Your instructions:
Leaving every image behind, reproduce the records word for word.
BEGIN
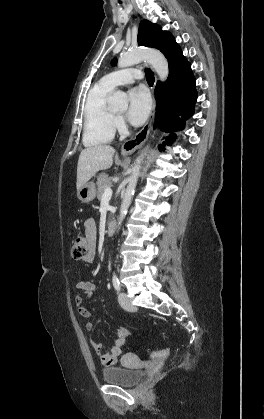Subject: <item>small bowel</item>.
Here are the masks:
<instances>
[{
  "label": "small bowel",
  "instance_id": "1",
  "mask_svg": "<svg viewBox=\"0 0 264 419\" xmlns=\"http://www.w3.org/2000/svg\"><path fill=\"white\" fill-rule=\"evenodd\" d=\"M84 230L89 239L90 249L88 256L85 257L83 261L92 262L96 255V221L94 219H87L84 222ZM76 289L79 292V295L76 298V306L79 315L84 319H89L91 317V313L86 307V301L92 296L96 286L92 281H80L76 284ZM86 329L88 331H93L94 323L92 321H88L86 323ZM128 335L129 330L126 327L118 328L115 334V339L108 350H106L104 346L99 342L93 341L91 343L93 349L100 356L102 365L112 366L117 362L118 357L122 354Z\"/></svg>",
  "mask_w": 264,
  "mask_h": 419
}]
</instances>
END
Exercise solution:
Subject: <item>small bowel</item>.
Here are the masks:
<instances>
[{
  "label": "small bowel",
  "instance_id": "1",
  "mask_svg": "<svg viewBox=\"0 0 264 419\" xmlns=\"http://www.w3.org/2000/svg\"><path fill=\"white\" fill-rule=\"evenodd\" d=\"M84 230L89 239L90 249L88 256L85 257L83 261L92 262L96 255V221L94 219H87L84 222ZM76 289L79 292V295L76 298V306L79 315L84 319H89L91 317V313L86 307V301L92 296L96 286L92 281H80L76 284ZM86 329L88 331H93L94 323L92 321H88L86 323ZM128 335L129 330L126 327L118 328L115 334V339L108 350H106L104 346L99 342L93 341L91 343L93 349L100 356L102 365L112 366L117 362L118 357L122 354Z\"/></svg>",
  "mask_w": 264,
  "mask_h": 419
}]
</instances>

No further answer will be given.